= Viveka =

Sanskrit and Pali term for discernment or discrimination

Viveka (विवेक) is a Sanskrit and Pali term translated into English as discernment or discrimination. In the Vedanta, viveka is considered to be the first requirement of the spiritual journey, the next being vairagya (detachment), as a natural extension of viveka. Advaita Vedanta Darshana interprets viveka as discrimination between the real (Satya) and the unreal (asatya). Visistadvaita Vedanta Darshana interprets viveka as discrimination of food.

==Advaita Interpretation==
According to Rao and Paranjpe, viveka can be understood as the sense of discrimination or wisdom: discrimination between the real and the unreal, between the self and the non-self, between the permanent and the impermanent; discriminative inquiry; right intuitive discrimination. Viveka also means the power of distinguishing the invisible Brahman from the visible world, a faculty that enables the classification of things according to their real properties. It is an antidote to avidya which is the root cause of all suffering. Viveka can be cultivated by association with Jnanis and saints, the study of Vedanta literature, meditation, and by separating oneself from the senses.

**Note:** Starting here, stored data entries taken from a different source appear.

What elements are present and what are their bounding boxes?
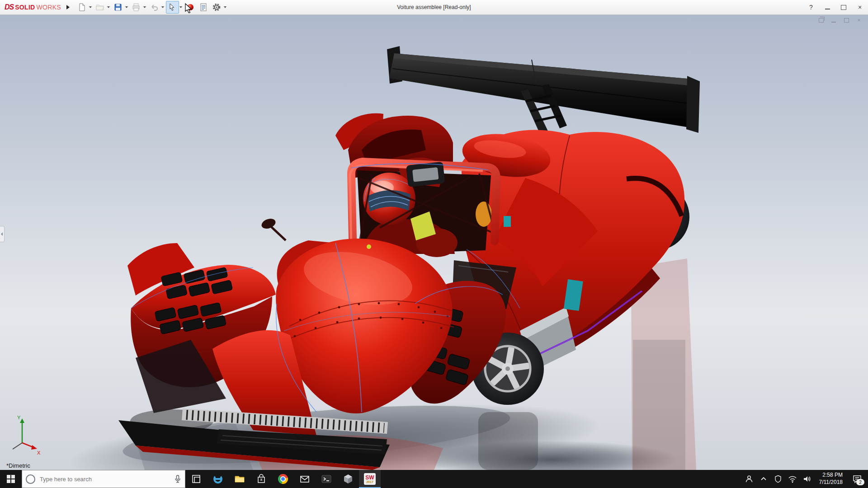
logo-text-works: WORKS [37,4,61,11]
save-button[interactable] [112,1,125,14]
logo-text-solid: SOLID [15,4,35,11]
solidworks-logo: DS SOLIDWORKS [0,3,64,11]
minimize-icon [825,9,830,9]
flyout-arrow-icon [66,5,70,9]
undo-dropdown[interactable] [161,6,164,8]
taskbar: SW 2017 [0,470,868,488]
doc-minimize-button[interactable] [830,17,837,23]
wifi-icon [788,474,797,483]
cube-icon [343,474,354,484]
taskbar-clock[interactable]: 2:58 PM 7/11/2018 [815,472,848,486]
mail-icon [299,474,310,484]
mirror-box [406,162,445,187]
options-button[interactable] [210,1,223,14]
windows-logo-icon [7,475,15,483]
window-controls: ? × [803,0,868,14]
speaker-icon [802,474,811,483]
print-button[interactable] [130,1,143,14]
help-button[interactable]: ? [803,0,819,14]
store-icon [256,474,267,484]
print-icon [132,3,141,12]
new-document-dropdown[interactable] [89,6,92,8]
file-explorer-icon [234,474,245,484]
gear-icon [212,3,221,12]
hood-marker-dot [367,244,371,249]
feature-tree-collapsed-tab[interactable] [0,226,5,242]
doc-maximize-icon [844,18,849,23]
tray-security-button[interactable] [771,470,785,488]
taskbar-solidworks[interactable]: SW 2017 [359,470,381,488]
new-document-button[interactable] [75,1,89,14]
rebuild-sphere-icon [186,3,195,12]
save-icon [113,3,123,12]
notification-badge: 2 [856,479,864,485]
doc-maximize-button[interactable] [843,17,850,23]
tray-volume-button[interactable] [800,470,814,488]
menu-flyout-button[interactable] [64,1,73,13]
view-orientation-label: *Dimetric [6,462,30,469]
doc-close-button[interactable]: × [855,17,863,23]
taskbar-file-explorer[interactable] [229,470,250,488]
document-properties-button[interactable] [197,1,210,14]
system-tray: 2:58 PM 7/11/2018 2 [742,470,868,488]
open-folder-icon [95,3,104,12]
main-toolbar [75,0,228,14]
solidworks-app-icon: SW 2017 [364,473,376,485]
edge-icon [212,474,223,484]
orientation-triad: Y X [13,415,41,455]
options-dropdown[interactable] [224,6,226,8]
task-view-icon [191,474,201,484]
select-cursor-icon [168,3,176,11]
doc-restore-icon [819,18,824,23]
axis-x-label: X [37,450,41,455]
start-button[interactable] [0,470,22,488]
doc-restore-button[interactable] [817,17,825,23]
open-dropdown[interactable] [107,6,110,8]
tray-network-button[interactable] [786,470,799,488]
taskbar-command-prompt[interactable] [316,470,337,488]
select-tool-button[interactable] [166,1,179,14]
save-dropdown[interactable] [125,6,128,8]
graphics-viewport[interactable]: × [0,14,868,470]
close-button[interactable]: × [852,0,868,14]
doc-minimize-icon [831,22,836,23]
task-view-button[interactable] [185,470,207,488]
new-document-icon [77,3,86,12]
cortana-icon [26,474,35,484]
minimize-button[interactable] [819,0,835,14]
ds-logo-icon: DS [5,3,14,11]
action-center-button[interactable]: 2 [848,470,866,488]
car-model-canvas[interactable]: Y X [0,14,868,470]
undo-button[interactable] [148,1,161,14]
document-window-controls: × [817,17,863,23]
maximize-button[interactable] [835,0,852,14]
shield-icon [774,475,782,483]
undo-icon [150,3,159,12]
person-icon [745,474,754,483]
chevron-up-icon [760,475,767,483]
tray-people-button[interactable] [742,470,756,488]
search-input[interactable] [39,475,170,483]
taskbar-chrome[interactable] [272,470,294,488]
open-button[interactable] [94,1,107,14]
taskbar-edge[interactable] [207,470,229,488]
titlebar: DS SOLIDWORKS [0,0,868,15]
microphone-icon[interactable] [174,475,181,483]
clock-time: 2:58 PM [822,472,843,479]
taskbar-search[interactable] [22,470,185,488]
clock-date: 7/11/2018 [819,479,843,486]
taskbar-mail[interactable] [294,470,316,488]
document-properties-icon [199,3,208,12]
rebuild-button[interactable] [184,1,197,14]
screen: DS SOLIDWORKS [0,0,868,488]
select-dropdown[interactable] [179,6,182,8]
axis-y-label: Y [17,415,21,420]
taskbar-store[interactable] [250,470,272,488]
taskbar-3d-app[interactable] [337,470,359,488]
command-prompt-icon [321,474,332,484]
maximize-icon [841,5,846,10]
tray-show-hidden-button[interactable] [757,470,770,488]
chrome-icon [278,474,288,484]
print-dropdown[interactable] [143,6,146,8]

In the Advaita tradition, the Vivekachudamani (attributed to Adi Shankara) is a pedagogical treatise in poetic form that addresses the development of viveka in the spititual aspirant. Much of the work is in the form of a dialogue between a student and a spiritual master. It expounds the nondualist approach to discernment of the real (eternal and unchanging) and unreal (temporal and changing), purusha (consciousness) and prakriti (matter or energy), and the ultimate unity of atman (individual essence) and Brahman (universal essence).

Viveka is the basis of the monastic name of Swami Vivekananda, the late 19th century Indian saint and spiritual teacher who first brought the Advaita philosophy to the West. The name "Vivekananda" is a conglomerate of viveka and ānanda, meaning "the bliss of discerning wisdom". The name was suggested by his patron, friend and disciple Raja Ajit Singh of Khetri in 1893, just before the Swami left for his first visit to America.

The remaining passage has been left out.